Bu görüşün savunucuları, bu gibi bir sonucun yeni bir kredi darboğazı yaratmasından kaygılı.
Çünkü bankalar için sermayelerinin yükümlülüklerine oranını artırmanın en kestirme yolu, verdikleri kredi miktarını azaltmak.
Düzenleyici kuruluşlar da zaten ekonomide toparlanma sürecini baltalamamak amacıyla bu düzenlemeleri sekiz yıla yaydıklarını vurguluyor.
Avrupa Merkez Bankası Başkanı Jean-Claude Trichet, Basel III düzenlemelerinin "mali sermaye standartlarının köklü şekilde sağlamlaştırılması" olduğunu söyledi.
Trichet, "Geçiş düzenlemeleri bankalar yeni standartlara uyum sağlarken, ekonomik toparlanmayı desteklemeyi sağlayacak" dedi.
ABD Merkez Bankası ile ülkenin diğer bankacılık düzenleme kurumlarından yapılan ortak açıklamada da, anlaşmanın "aşırı risk alınmasına daha az açık olan, daha istikrarlı bir bankacılık sistemi sağladığı" belirtildi.
İngiltere'deki Mali Hizmetler İdaresi'nin Başkanı Lord Turner, yeni kuralların "küresel mali standartların ciddi şekilde sıkılaştırılması anlamına geldiğini ve daha sağlam bir küresel bankacılık sistemi yaratılmasında büyük rol oynayacağını kaydetti.
Yaptırım yolu açıyor Bankaların varlıkları ve yükümlülüklerine göre düşük düzeyde özsermaye tutuyor olması son mali krizin önemli unsurlarından biri olarak görülüyordu.
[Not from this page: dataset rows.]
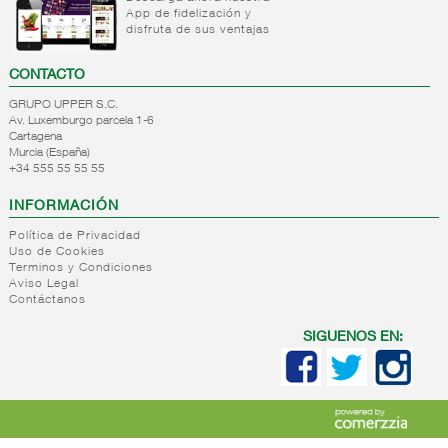
refrigeradas
frios
App de fidelización y
carne
cocina
disfruta de sus ventajas
Platos
Platos
refrigerados
preparados
CONTACTO
tortillas
base
pasta
Patatas
GRUPO UPPER S.C.
preparadas
Platos
Av. Luxemburgo parcela 1-6
Cartagena
preparados
Platos
Murcia (España)
base
refrigerados
+34 555 55 55 55
arroz
carnicos
Platos
Platos
INFORMACIÓN
preparados
alternativa
Política de Privacidad
verdura
vegetal
Uso de Cookies
Platos
Pastas
Terminos y Condiciones
preparados
refrigeradas
Aviso Legal
Contáctanos
pescado
Platos
Ensaladas
refrigerados
SIGUENOS EN:
preparadas
arroces
Roscas/bocadillos
Platos
refrigerados
asia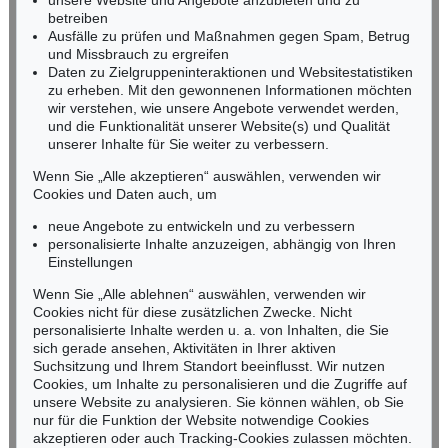
unsere Website und Angebote anzubieten und zu
Tel.: +49 (0)62 21 58 80-038
betreiben
Fax: +49 (0)62 21 58 80-595
Ausfälle zu prüfen und Maßnahmen gegen Spam, Betrug
und Missbrauch zu ergreifen
infoheidelberg@kettererkunst.de
Daten zu Zielgruppeninteraktionen und Websitestatistiken
zu erheben. Mit den gewonnenen Informationen möchten
NORDDEUTSCHLAND
wir verstehen, wie unsere Angebote verwendet werden,
und die Funktionalität unserer Website(s) und Qualität
Nico Kassel, M.A.
unserer Inhalte für Sie weiter zu verbessern.
Tel.: +49 (0)89 55244-164
Mobil: +49 (0)171 8618661
Wenn Sie „Alle akzeptieren“ auswählen, verwenden wir
n.kassel@kettererkunst.de
Cookies und Daten auch, um
neue Angebote zu entwickeln und zu verbessern
personalisierte Inhalte anzuzeigen, abhängig von Ihren
Keine Auktion mehr verpassen!
Einstellungen
Wir informieren Sie rechtzeitig.
Wenn Sie „Alle ablehnen“ auswählen, verwenden wir
Cookies nicht für diese zusätzlichen Zwecke. Nicht
personalisierte Inhalte werden u. a. von Inhalten, die Sie
sich gerade ansehen, Aktivitäten in Ihrer aktiven
Suchsitzung und Ihrem Standort beeinflusst. Wir nutzen
Jetzt zum Newsletter anmelden >
Cookies, um Inhalte zu personalisieren und die Zugriffe auf
unsere Website zu analysieren. Sie können wählen, ob Sie
nur für die Funktion der Website notwendige Cookies
akzeptieren oder auch Tracking-Cookies zulassen möchten.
Dünyanın pek çok ülkesinde çok sayıda büyük banka, geri dönmeyen krediler ve konut sektöründeki dönüşsüz yatırımlar sonucu iflasın eşiğine gelmiş; hükümetlerin vergi mükelleflerinin parasıyla bankaları desteklemesi gerekmiş; mali sistemdeki krizin ekonomide yarattığı darboğaz ise 1930'lardan bu yana en ciddi ekonomik buhranın yaşanmasına yol açmıştı.
2013 yılından sonra bankaların sermaye oranları yüzde 7 eşiğinin altına düşerse, düzenleyici kuruluşlar yönetimin kar payı ve ikramiye ödemelerine sınırlama getirebilecek.
Belirlenen yüzde 7 oranı, İngiltere, ABD ve İsviçre'nin istediği yüzde 10 oranının altında.
İngiltere'de halihazırda bankalar yüzde 8-9 oranında sermaye rezervi tutuyor.
Pek çok bankanın ise, bunun için hissedarlarından ek kaynak edinmesi gerekebilir.